**Task instructions:** Leave out the pictures and output exactly the lines below from the one with "Misija i vizija" down to the one with "зайти на сайт территориального фонда ОМС и", both of them included.
————
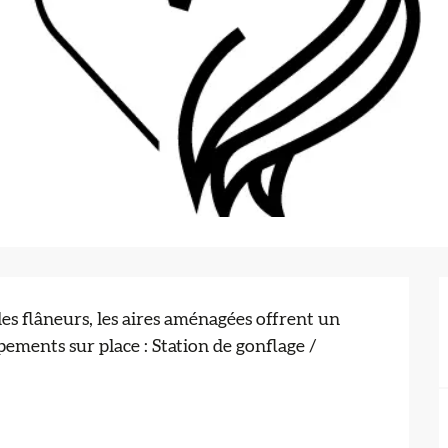
les flâneurs, les aires aménagées offrent un 
ments sur place : Station de gonflage / 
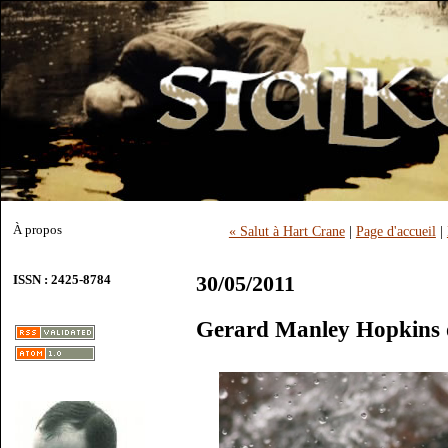
À propos
« Salut à Hart Crane
|
Page d'accueil
|
30/05/2011
ISSN : 2425-8784
Gerard Manley Hopkins ou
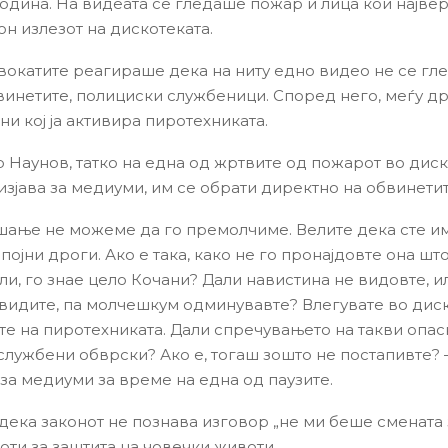
година. На видеата се гледаше пожар и лица кои највер
он излезот на дискотеката.
вокатите реагираше дека на ниту едно видео не се гле
бвинетите, полициски службеници. Според него, меѓу др
ни кој ја активира пиротехниката.
 Наунов, татко на една од жртвите од пожарот во диск
изјава за медиуми, им се обрати директно на обвинетит
шање не можеме да го премолчиме. Велите дека сте и
појни дроги. Ако е така, како не го пронајдовте она шт
ли, го знае цело Кочани? Дали навистина не видовте, и
 видите, па молчешкум одминувавте? Влегувате во диск
те на пиротехниката. Дали спречувањето на такви опас
службени обврски? Ако е, тогаш зошто не постапивте? –
 за медиуми за време на една од паузите.
дека законот не познава изговор „не ми беше смената з
оти за заштита на човечки животи.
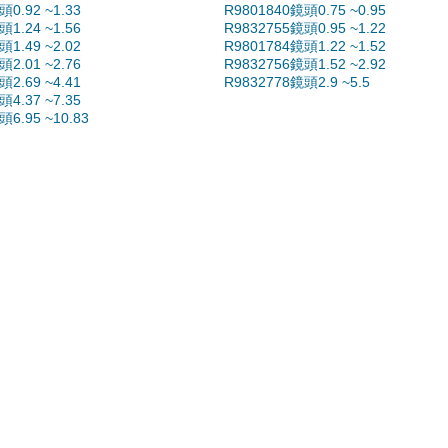
0.92 ~1.33
R9801840鏡頭0.75 ~0.95
1.24 ~1.56
R9832755鏡頭0.95 ~1.22
1.49 ~2.02
R9801784鏡頭1.22 ~1.52
2.01 ~2.76
R9832756鏡頭1.52 ~2.92
2.69 ~4.41
R9832778鏡頭2.9 ~5.5
4.37 ~7.35
6.95 ~10.83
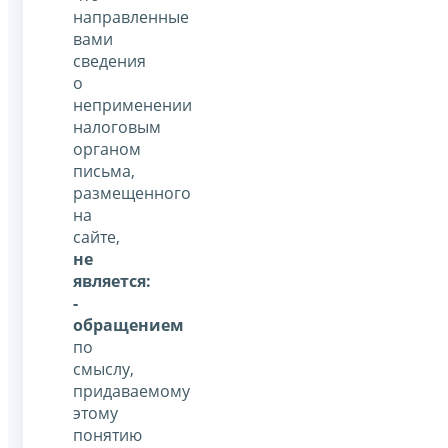
направленные
вами
сведения
о
неприменении
налоговым
органом
письма,
размещенного
на
сайте,
не
является:
-
обращением
по
смыслу,
придаваемому
этому
понятию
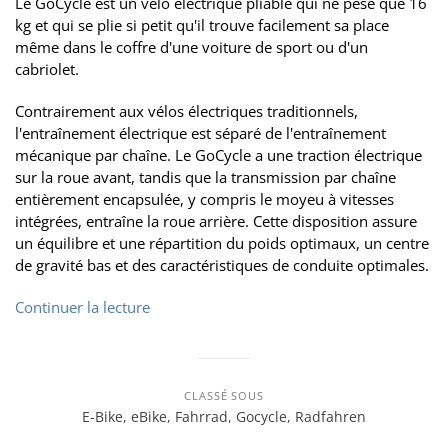
Le GoCycle est un vélo électrique pliable qui ne pèse que 16
kg et qui se plie si petit qu'il trouve facilement sa place
même dans le coffre d'une voiture de sport ou d'un
cabriolet.
Contrairement aux vélos électriques traditionnels,
l'entraînement électrique est séparé de l'entraînement
mécanique par chaîne. Le GoCycle a une traction électrique
sur la roue avant, tandis que la transmission par chaîne
entièrement encapsulée, y compris le moyeu à vitesses
intégrées, entraîne la roue arrière. Cette disposition assure
un équilibre et une répartition du poids optimaux, un centre
de gravité bas et des caractéristiques de conduite optimales.
Continuer la lecture
CLASSÉ SOUS
E-Bike
,
eBike
,
Fahrrad
,
Gocycle
,
Radfahren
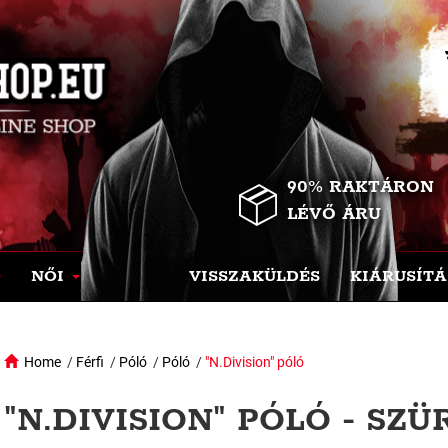
90% RAKTÁRON
LÉVŐ ÁRU
NŐI
VISSZAKÜLDÉS
KIÁRUSÍTÁ
Home
/
Férfi
/
Póló
/
Póló
/
"N.Division" póló
"N.DIVISION" PÓLÓ - SZÜ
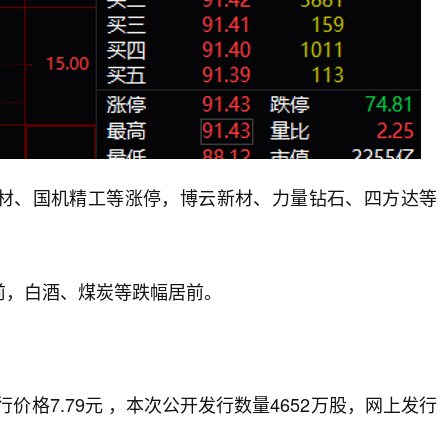
新材、国机精工等涨停，博云新材、力量钻石、四方达等
前，白酒、煤炭等跌幅居前。
行价格7.79元 ，本次公开发行数量4652万股，网上发行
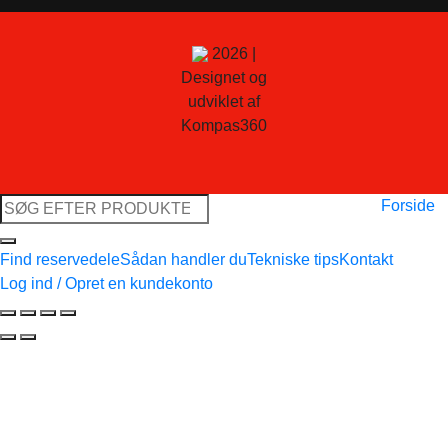
2026 |
Designet og
udviklet af
Kompas360
Søg
Forside
efter:
Find reservedele
Sådan handler du
Tekniske tips
Kontakt
Log ind / Opret en kundekonto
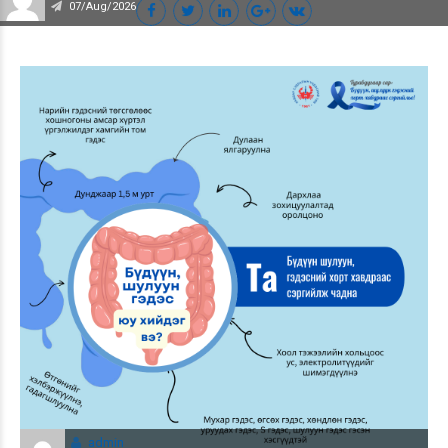
07/Aug/2026
admin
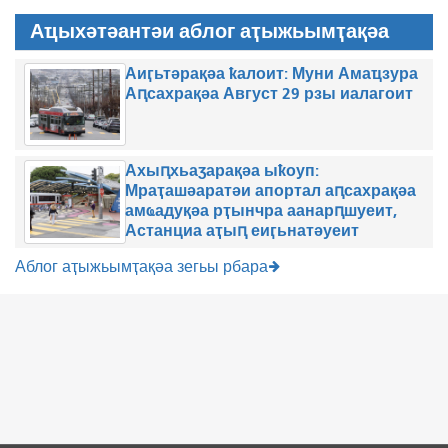
Аҵыхәтәантәи аблог аҭыжьымҭақәа
Аиӷьтәрақәа ҟалоит: Муни Амаҵзура
Аԥсахрақәа Август 29 рзы иалагоит
Ахыԥхьаӡарақәа ыҟоуп:
Мраҭашәаратәи апортал аԥсахрақәа
амҩадуқәа рҭынчра аанарԥшуеит,
Астанциа аҭыԥ еиӷьнатәуеит
Аблог аҭыжьымҭақәа зегьы рбара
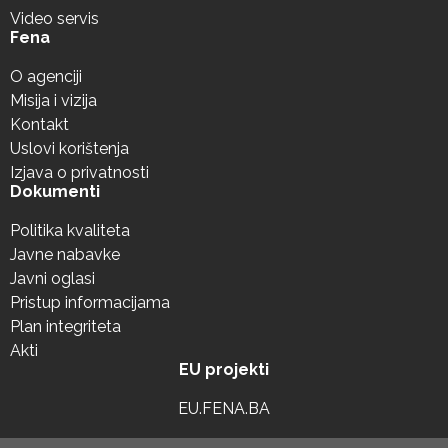
Video servis
Fena
O agenciji
Misija i vizija
Kontakt
Uslovi korištenja
Izjava o privatnosti
Dokumenti
Politika kvaliteta
Javne nabavke
Javni oglasi
Pristup informacijama
Plan integriteta
Akti
EU projekti
EU.FENA.BA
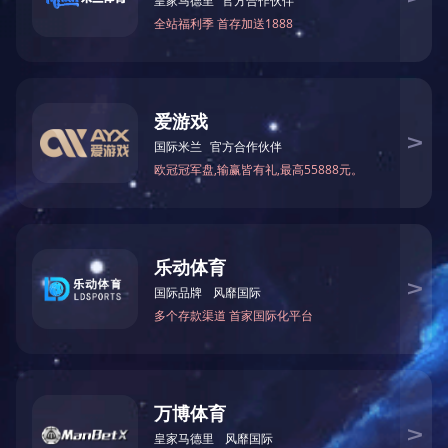
推荐
热门
近期
CNC车铣加工件
CNC车铣加工件
CNC车铣加工件
CNC车铣加工件
CNC车铣加工件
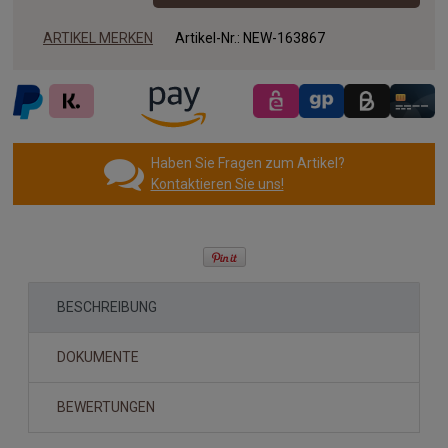
ARTIKEL MERKEN
Artikel-Nr.:
NEW-163867
Haben Sie Fragen zum Artikel?
Kontaktieren Sie uns!
BESCHREIBUNG
DOKUMENTE
BEWERTUNGEN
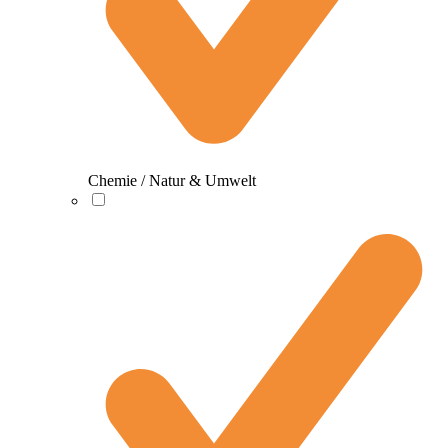
Chemie / Natur & Umwelt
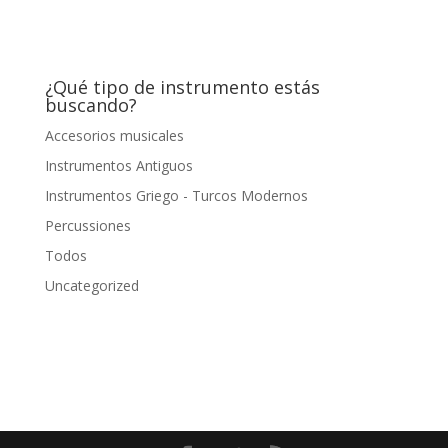
¿Qué tipo de instrumento estás
buscando?
Accesorios musicales
Instrumentos Antiguos
Instrumentos Griego - Turcos Modernos
Percussiones
Todos
Uncategorized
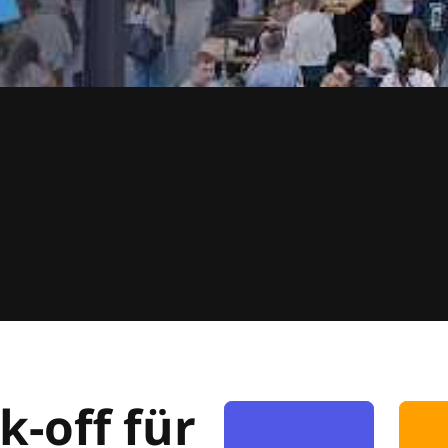
k-off für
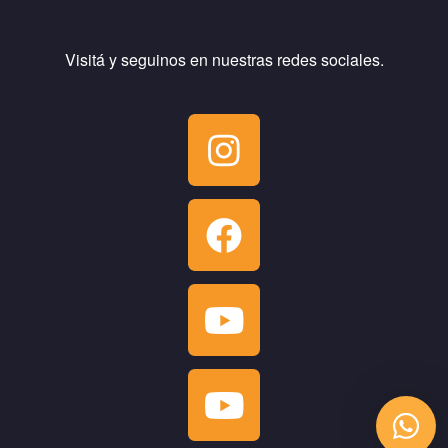
Visitá y seguinos en nuestras redes sociales.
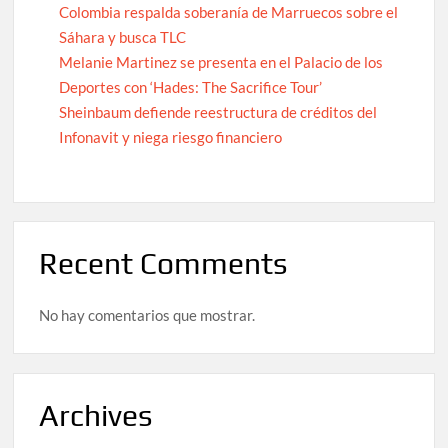
Colombia respalda soberanía de Marruecos sobre el
Sáhara y busca TLC
Melanie Martinez se presenta en el Palacio de los
Deportes con ‘Hades: The Sacrifice Tour’
Sheinbaum defiende reestructura de créditos del
Infonavit y niega riesgo financiero
Recent Comments
No hay comentarios que mostrar.
Archives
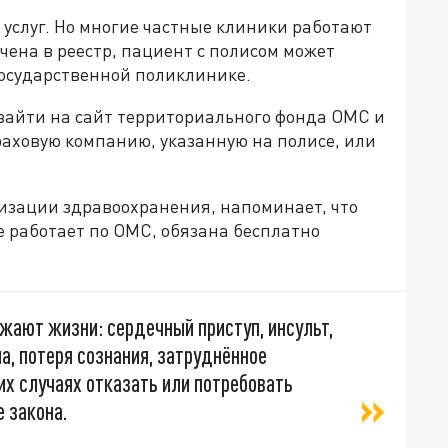
услуг. Но многие частные клиники работают
чена в реестр, пациент с полисом может
государственной поликлинике.
зайти на сайт территориального фонда ОМС и
траховую компанию, указанную на полисе, или
изации здравоохранения, напоминает, что
е работает по ОМС, обязана бесплатно
ожают жизни: сердечный приступ, инсульт,
а, потеря сознания, затруднённое
их случаях отказать или потребовать
 закона.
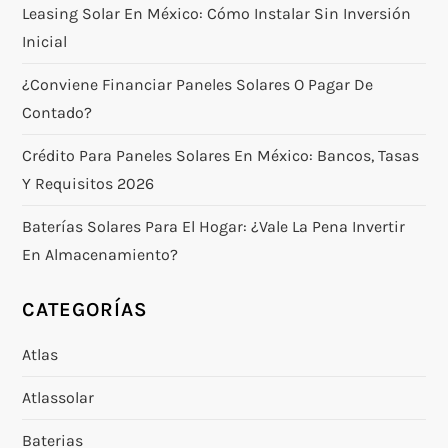
Leasing Solar En México: Cómo Instalar Sin Inversión
Inicial
¿Conviene Financiar Paneles Solares O Pagar De
Contado?
Crédito Para Paneles Solares En México: Bancos, Tasas
Y Requisitos 2026
Baterías Solares Para El Hogar: ¿vale La Pena Invertir
En Almacenamiento?
CATEGORÍAS
Atlas
Atlassolar
Baterias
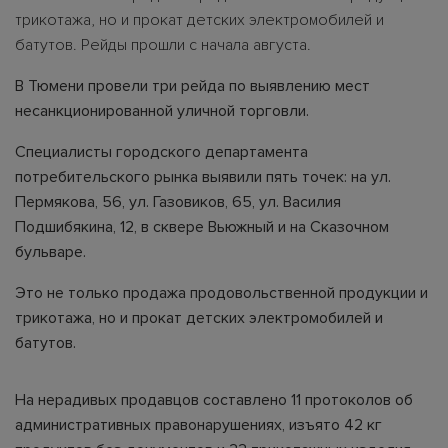
трикотажа, но и прокат детских электромобилей и
батутов. Рейды прошли с начала августа.
В Тюмени провели три рейда по выявлению мест
несанкционированной уличной торговли.
Специалисты городского департамента
потребительского рынка выявили пять точек: на ул.
Пермякова, 56, ул. Газовиков, 65, ул. Василия
Подшибякина, 12, в сквере Вьюжный и на Сказочном
бульваре.
Это не только продажа продовольственной продукции и
трикотажа, но и прокат детских электромобилей и
батутов.
На нерадивых продавцов составлено 11 протоколов об
административных правонарушениях, изъято 42 кг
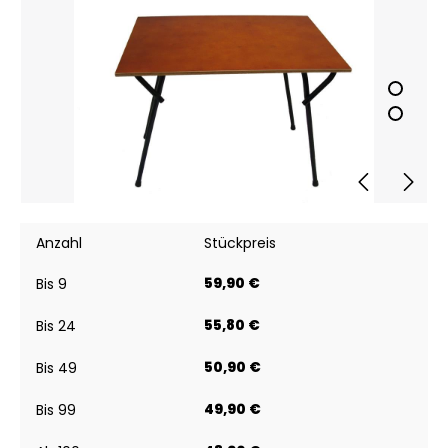
Anzahl
Stückpreis
59,90 €
Bis
9
55,80 €
Bis
24
50,90 €
Bis
49
49,90 €
Bis
99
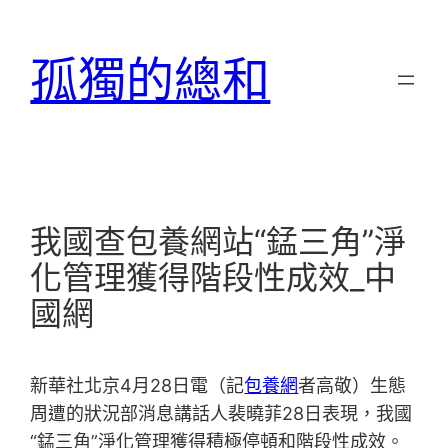
跳
至
孤獨的總和
主
要
內
容
我國查包養網站“錳三角”淨
化管理獲得階段性成效_中
國網
新華社北京4月28日電（記
包養網
者高敬）生態
周遭的狀況部消息講話人裴曉菲28日表現，我國
“錳三角”淨化管理獲得積極停頓和階段性成效。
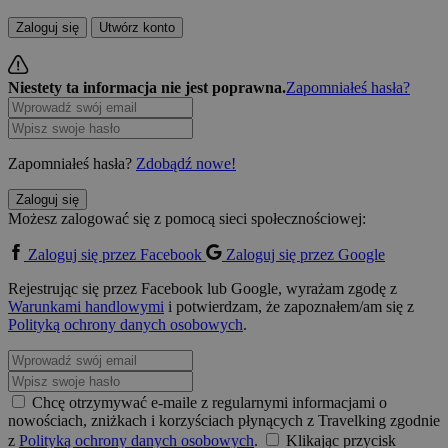
Zaloguj się
Utwórz konto
Niestety ta informacja nie jest poprawna.
Zapomniałeś hasła?
Zapomniałeś hasła?
Zdobądź nowe!
Zaloguj się
Możesz zalogować się z pomocą sieci społecznościowej:
Zaloguj się przez Facebook
Zaloguj się przez Google
Rejestrując się przez Facebook lub Google, wyrażam zgodę z
Warunkami handlowymi
i potwierdzam, że zapoznałem/am się z
Polityką ochrony danych osobowych
.
Chcę otrzymywać e-maile z regularnymi informacjami o
nowościach, zniżkach i korzyściach płynących z Travelking zgodnie
z
Polityką ochrony danych osobowych
.
Klikając przycisk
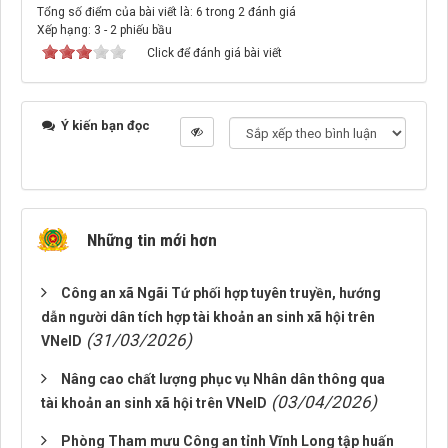
Tổng số điểm của bài viết là: 6 trong 2 đánh giá
Xếp hạng:
3
-
2
phiếu bầu
Click để đánh giá bài viết
Ý kiến bạn đọc
Những tin mới hơn
Công an xã Ngãi Tứ phối hợp tuyên truyền, hướng
dẫn người dân tích hợp tài khoản an sinh xã hội trên
(31/03/2026)
VNeID
Nâng cao chất lượng phục vụ Nhân dân thông qua
(03/04/2026)
tài khoản an sinh xã hội trên VNeID
Phòng Tham mưu Công an tỉnh Vĩnh Long tập huấn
————
**Exercise output:**
Misija i vizija
Kontakt
Uslovi korištenja
Izjava o privatnosti
Dokumenti
Politika kvaliteta
Javne nabavke
Javni oglasi
Pristup informacijama
Plan integriteta
Akti
EU projekti
EU.FENA.BA
推荐
热门
近期
CNC车铣加工件
CNC车铣加工件
CNC车铣加工件
CNC车铣加工件
CNC车铣加工件
ARTIKEL MERKEN
Artikel-Nr.:
NEW-163867
Haben Sie Fragen zum Artikel?
Kontaktieren Sie uns!
BESCHREIBUNG
DOKUMENTE
BEWERTUNGEN
Chemie / Natur & Umwelt
¿Qué tipo de instrumento estás
buscando?
Accesorios musicales
Instrumentos Antiguos
Instrumentos Griego - Turcos Modernos
Percussiones
Todos
Uncategorized
k-off für
Visitá y seguinos en nuestras redes sociales.
Colombia respalda soberanía de Marruecos sobre el
Sáhara y busca TLC
Melanie Martinez se presenta en el Palacio de los
Deportes con ‘Hades: The Sacrifice Tour’
Sheinbaum defiende reestructura de créditos del
Infonavit y niega riesgo financiero
Recent Comments
No hay comentarios que mostrar.
Archives
услуг. Но многие частные клиники работают
чена в реестр, пациент с полисом может
государственной поликлинике.
зайти на сайт территориального фонда ОМС и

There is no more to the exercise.